Preventing Vehicle Accidents at Construction Site

Every year in the construction industry, people are killed or injured as a result of being struck by moving vehicles. Accidents occur throughout the construction process, from ground works to finishing works. Managers, workers, site visitors and the public can all be at risk if construction vehicle activities are not properly managed and controlled. This not only affects the lives of workers but can also result in material damage. So it is necessary to take appropriate actions to eliminate hazards and control risks that arise from the use of vehicles in the construction industry, including cars, vans, lorries, low-loaders, earth-moving machinery, tractors and lift trucks.

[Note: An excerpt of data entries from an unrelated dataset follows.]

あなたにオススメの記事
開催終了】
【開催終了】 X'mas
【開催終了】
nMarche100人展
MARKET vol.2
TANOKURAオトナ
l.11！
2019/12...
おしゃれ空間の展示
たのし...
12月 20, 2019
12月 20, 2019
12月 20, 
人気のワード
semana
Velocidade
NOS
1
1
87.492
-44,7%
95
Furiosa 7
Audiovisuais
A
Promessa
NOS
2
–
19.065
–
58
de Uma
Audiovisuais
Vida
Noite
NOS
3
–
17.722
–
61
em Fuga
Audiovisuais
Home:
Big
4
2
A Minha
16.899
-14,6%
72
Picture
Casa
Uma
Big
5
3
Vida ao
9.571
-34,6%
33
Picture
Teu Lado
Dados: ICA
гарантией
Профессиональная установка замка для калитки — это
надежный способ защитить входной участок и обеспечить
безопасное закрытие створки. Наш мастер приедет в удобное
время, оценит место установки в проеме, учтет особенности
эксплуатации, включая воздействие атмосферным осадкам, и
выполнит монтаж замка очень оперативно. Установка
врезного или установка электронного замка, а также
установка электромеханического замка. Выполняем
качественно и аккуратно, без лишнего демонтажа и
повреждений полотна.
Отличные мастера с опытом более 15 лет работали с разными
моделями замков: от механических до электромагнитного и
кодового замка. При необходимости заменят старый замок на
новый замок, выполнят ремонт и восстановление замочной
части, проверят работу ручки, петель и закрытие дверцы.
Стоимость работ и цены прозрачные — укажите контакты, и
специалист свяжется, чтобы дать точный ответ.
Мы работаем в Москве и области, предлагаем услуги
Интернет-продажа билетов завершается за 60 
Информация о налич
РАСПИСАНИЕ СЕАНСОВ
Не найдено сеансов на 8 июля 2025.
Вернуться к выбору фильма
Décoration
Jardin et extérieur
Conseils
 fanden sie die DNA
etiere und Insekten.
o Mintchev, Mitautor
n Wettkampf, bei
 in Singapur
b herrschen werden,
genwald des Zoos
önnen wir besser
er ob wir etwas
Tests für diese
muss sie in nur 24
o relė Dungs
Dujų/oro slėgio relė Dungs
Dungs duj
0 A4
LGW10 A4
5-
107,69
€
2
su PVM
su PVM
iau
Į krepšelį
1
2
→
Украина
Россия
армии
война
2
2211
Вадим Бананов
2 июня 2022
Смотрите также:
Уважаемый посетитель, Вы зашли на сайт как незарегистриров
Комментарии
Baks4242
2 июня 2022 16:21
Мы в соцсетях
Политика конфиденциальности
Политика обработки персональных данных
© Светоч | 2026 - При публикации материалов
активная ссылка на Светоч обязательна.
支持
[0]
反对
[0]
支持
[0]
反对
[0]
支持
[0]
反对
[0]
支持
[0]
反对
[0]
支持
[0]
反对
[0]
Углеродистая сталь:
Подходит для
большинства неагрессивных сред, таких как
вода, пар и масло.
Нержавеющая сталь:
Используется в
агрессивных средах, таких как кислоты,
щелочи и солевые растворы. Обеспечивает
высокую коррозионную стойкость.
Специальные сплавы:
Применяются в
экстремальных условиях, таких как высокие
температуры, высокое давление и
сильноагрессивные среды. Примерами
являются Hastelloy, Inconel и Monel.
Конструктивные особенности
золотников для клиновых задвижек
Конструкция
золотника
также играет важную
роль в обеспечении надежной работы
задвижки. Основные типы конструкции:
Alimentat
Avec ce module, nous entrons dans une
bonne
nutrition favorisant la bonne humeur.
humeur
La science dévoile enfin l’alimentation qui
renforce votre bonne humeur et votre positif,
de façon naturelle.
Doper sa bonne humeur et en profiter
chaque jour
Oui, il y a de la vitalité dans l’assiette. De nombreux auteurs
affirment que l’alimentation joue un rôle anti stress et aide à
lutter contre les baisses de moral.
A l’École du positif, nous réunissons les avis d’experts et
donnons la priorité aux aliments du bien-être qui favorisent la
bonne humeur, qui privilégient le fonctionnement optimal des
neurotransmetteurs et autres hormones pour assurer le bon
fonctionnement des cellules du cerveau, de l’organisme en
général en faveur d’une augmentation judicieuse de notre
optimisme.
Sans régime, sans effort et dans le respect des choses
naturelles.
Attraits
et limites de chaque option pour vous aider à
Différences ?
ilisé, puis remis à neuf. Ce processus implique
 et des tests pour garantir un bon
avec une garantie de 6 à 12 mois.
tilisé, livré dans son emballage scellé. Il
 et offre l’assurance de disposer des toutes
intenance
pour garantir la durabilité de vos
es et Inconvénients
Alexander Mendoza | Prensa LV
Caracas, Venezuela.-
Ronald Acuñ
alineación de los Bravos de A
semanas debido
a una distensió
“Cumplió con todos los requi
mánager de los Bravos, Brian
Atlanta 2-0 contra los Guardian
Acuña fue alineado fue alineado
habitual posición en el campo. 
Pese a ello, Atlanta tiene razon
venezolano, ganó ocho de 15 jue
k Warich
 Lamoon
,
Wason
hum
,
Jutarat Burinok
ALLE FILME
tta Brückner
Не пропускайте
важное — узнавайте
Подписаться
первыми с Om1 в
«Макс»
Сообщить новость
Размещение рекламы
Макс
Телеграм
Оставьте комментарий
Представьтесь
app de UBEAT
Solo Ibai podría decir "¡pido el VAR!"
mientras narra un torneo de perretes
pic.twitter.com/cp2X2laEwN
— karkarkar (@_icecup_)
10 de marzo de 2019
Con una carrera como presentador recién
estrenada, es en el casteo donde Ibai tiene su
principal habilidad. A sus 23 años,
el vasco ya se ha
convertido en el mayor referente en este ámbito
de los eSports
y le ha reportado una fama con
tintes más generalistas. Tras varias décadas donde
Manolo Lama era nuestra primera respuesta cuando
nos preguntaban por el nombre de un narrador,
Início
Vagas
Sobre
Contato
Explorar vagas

Construction work is considered to be one of the most hazardous industrial activities. The rate of injury in the construction industry is higher than in other industries. It follows that by removing or reducing the risk of accidents involving vehicles on construction sites, there can be a significant reduction in the number of fatal accidents in this sector.

Accident prevention does not start when work begins on site. By good design and planning in the prebuilt phase, architects, designers and planners can significantly reduce the risk of vehicle accidents.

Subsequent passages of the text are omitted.